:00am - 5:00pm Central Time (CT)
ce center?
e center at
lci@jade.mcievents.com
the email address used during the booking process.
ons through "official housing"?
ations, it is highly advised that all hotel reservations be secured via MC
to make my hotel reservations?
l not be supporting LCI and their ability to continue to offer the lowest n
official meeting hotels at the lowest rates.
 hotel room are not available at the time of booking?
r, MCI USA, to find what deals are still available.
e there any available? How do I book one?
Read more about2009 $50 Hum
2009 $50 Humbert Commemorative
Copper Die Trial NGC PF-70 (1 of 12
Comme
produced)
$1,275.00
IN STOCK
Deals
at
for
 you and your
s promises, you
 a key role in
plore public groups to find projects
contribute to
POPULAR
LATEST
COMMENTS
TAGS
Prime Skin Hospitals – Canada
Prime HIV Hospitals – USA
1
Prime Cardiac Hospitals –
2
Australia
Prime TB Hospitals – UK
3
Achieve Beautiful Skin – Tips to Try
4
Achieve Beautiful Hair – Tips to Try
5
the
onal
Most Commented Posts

........

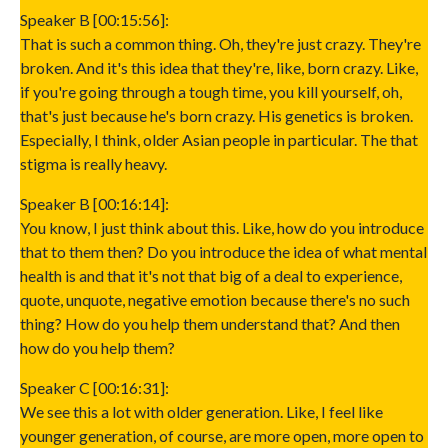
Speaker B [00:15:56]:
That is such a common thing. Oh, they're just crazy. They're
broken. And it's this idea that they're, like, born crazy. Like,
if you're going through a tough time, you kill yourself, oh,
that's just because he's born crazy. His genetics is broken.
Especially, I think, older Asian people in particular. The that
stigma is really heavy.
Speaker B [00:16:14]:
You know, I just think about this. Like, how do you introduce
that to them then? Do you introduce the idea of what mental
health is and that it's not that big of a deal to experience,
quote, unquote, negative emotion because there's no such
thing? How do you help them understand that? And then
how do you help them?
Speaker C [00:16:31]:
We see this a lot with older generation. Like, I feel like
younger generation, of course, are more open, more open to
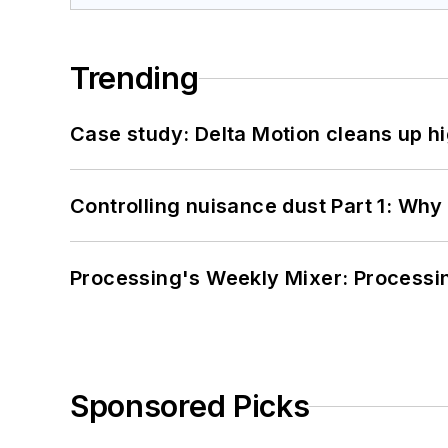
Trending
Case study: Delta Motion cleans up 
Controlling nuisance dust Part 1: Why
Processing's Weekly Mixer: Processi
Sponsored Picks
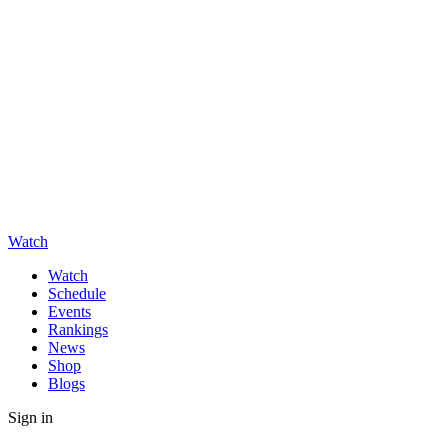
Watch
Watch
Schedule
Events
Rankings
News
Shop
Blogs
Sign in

........

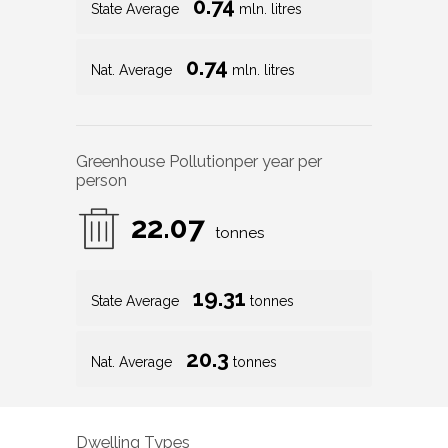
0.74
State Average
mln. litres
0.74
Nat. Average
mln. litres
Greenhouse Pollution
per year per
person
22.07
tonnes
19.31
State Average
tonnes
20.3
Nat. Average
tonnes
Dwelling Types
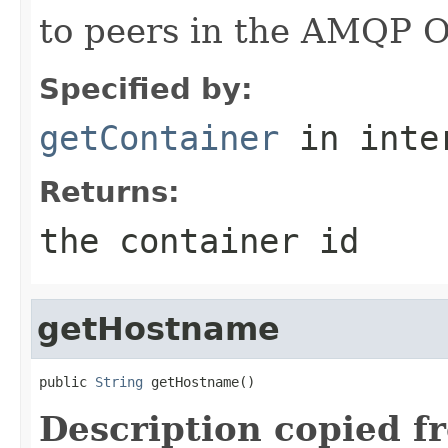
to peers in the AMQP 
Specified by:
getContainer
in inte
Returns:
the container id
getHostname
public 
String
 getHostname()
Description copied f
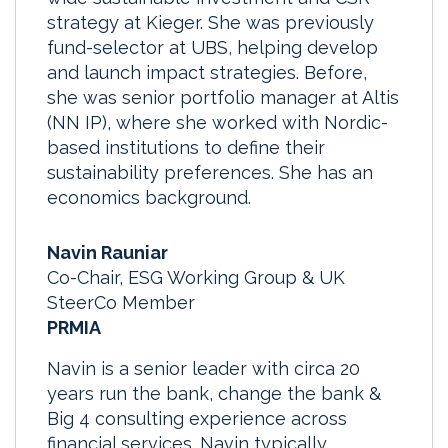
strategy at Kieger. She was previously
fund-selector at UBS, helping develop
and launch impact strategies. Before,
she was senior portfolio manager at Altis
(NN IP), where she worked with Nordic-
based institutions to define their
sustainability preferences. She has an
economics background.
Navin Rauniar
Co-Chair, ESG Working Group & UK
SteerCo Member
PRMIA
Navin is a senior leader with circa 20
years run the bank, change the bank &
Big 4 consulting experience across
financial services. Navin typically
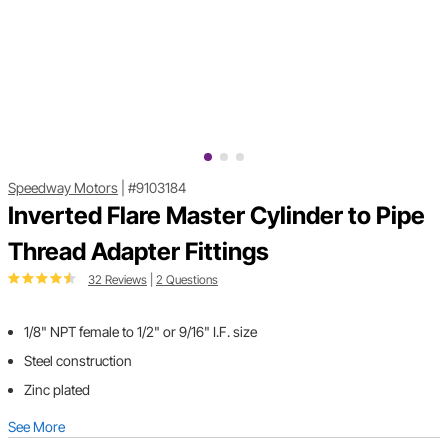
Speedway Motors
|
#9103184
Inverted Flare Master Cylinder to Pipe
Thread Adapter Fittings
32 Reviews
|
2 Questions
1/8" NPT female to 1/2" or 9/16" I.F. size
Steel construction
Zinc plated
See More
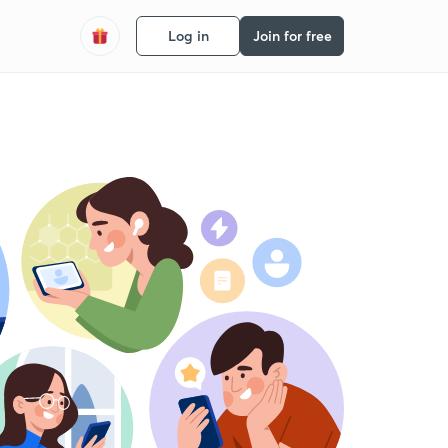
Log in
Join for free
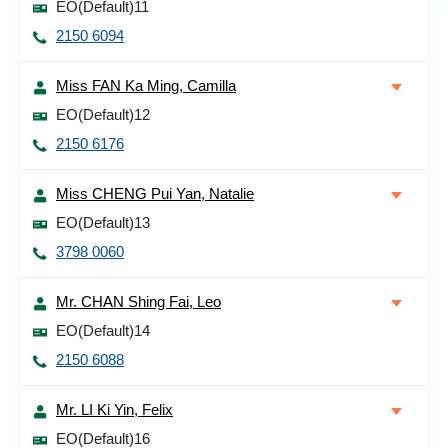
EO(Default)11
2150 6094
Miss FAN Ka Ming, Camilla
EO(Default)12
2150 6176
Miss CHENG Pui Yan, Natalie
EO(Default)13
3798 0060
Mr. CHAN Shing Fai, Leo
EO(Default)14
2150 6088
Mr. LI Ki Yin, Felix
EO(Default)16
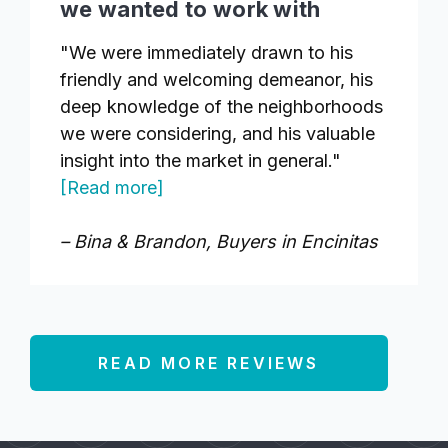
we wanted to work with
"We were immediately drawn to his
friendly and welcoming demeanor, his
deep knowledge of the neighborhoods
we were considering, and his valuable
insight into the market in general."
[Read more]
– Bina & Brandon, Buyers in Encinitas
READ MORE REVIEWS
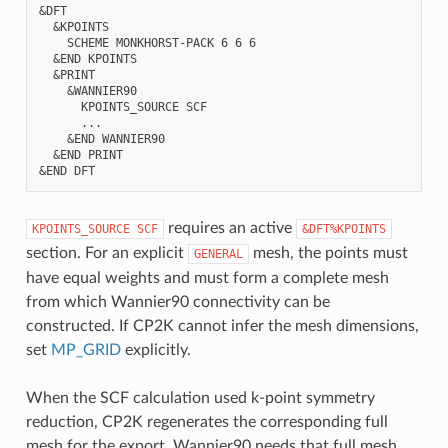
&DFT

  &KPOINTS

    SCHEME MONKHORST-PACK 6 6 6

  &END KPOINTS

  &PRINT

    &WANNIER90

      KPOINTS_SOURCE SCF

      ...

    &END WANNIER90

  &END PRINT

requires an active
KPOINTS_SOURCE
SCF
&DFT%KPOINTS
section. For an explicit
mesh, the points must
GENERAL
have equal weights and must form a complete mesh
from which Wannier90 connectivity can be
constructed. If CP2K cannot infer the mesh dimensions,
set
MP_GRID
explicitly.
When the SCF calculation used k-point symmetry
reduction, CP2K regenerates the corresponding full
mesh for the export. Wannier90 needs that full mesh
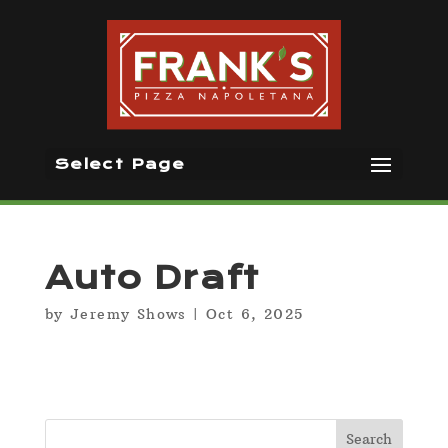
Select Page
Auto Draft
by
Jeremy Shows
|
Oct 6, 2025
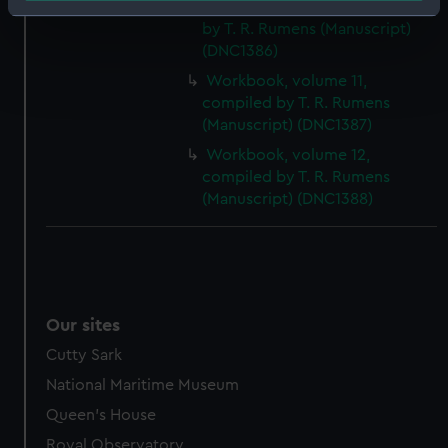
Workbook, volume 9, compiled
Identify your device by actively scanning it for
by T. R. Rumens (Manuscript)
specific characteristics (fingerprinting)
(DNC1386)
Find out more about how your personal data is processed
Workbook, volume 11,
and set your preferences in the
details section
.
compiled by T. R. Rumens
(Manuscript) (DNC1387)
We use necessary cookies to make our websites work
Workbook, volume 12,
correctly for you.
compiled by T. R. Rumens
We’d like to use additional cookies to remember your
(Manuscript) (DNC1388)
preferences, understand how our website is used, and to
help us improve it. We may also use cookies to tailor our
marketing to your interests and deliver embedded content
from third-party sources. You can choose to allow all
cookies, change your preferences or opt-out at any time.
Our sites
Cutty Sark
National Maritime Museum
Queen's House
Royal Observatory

........

Pictures in the entries do not go into the copy. Print only the lines starting at the one containing "Navin is a senior leader with circa 20" and ending at the one containing "Workbook, volume 9, compiled", exactly as they appear.

== WRITTEN REPLY ==
Navin is a senior leader with circa 20
years run the bank, change the bank &
Big 4 consulting experience across
financial services. Navin typically
Speedway Motors
|
#9103184
Inverted Flare Master Cylinder to Pipe
Thread Adapter Fittings
32 Reviews
|
2 Questions
1/8" NPT female to 1/2" or 9/16" I.F. size
Steel construction
Zinc plated
See More
Log in
Join for free
EO(Default)11
2150 6094
Miss FAN Ka Ming, Camilla
EO(Default)12
2150 6176
Miss CHENG Pui Yan, Natalie
EO(Default)13
3798 0060
Mr. CHAN Shing Fai, Leo
EO(Default)14
2150 6088
Mr. LI Ki Yin, Felix
EO(Default)16
we wanted to work with
"We were immediately drawn to his
friendly and welcoming demeanor, his
deep knowledge of the neighborhoods
we were considering, and his valuable
insight into the market in general."
[Read more]
– Bina & Brandon, Buyers in Encinitas
READ MORE REVIEWS
&DFT

  &KPOINTS

    SCHEME MONKHORST-PACK 6 6 6

  &END KPOINTS

  &PRINT

    &WANNIER90

      KPOINTS_SOURCE SCF

      ...

    &END WANNIER90

  &END PRINT

requires an active
KPOINTS_SOURCE
SCF
&DFT%KPOINTS
section. For an explicit
mesh, the points must
GENERAL
have equal weights and must form a complete mesh
from which Wannier90 connectivity can be
constructed. If CP2K cannot infer the mesh dimensions,
set
MP_GRID
explicitly.
When the SCF calculation used k-point symmetry
reduction, CP2K regenerates the corresponding full
mesh for the export. Wannier90 needs that full mesh
Select Page
Auto Draft
by
Jeremy Shows
|
Oct 6, 2025
Workbook, volume 9, compiled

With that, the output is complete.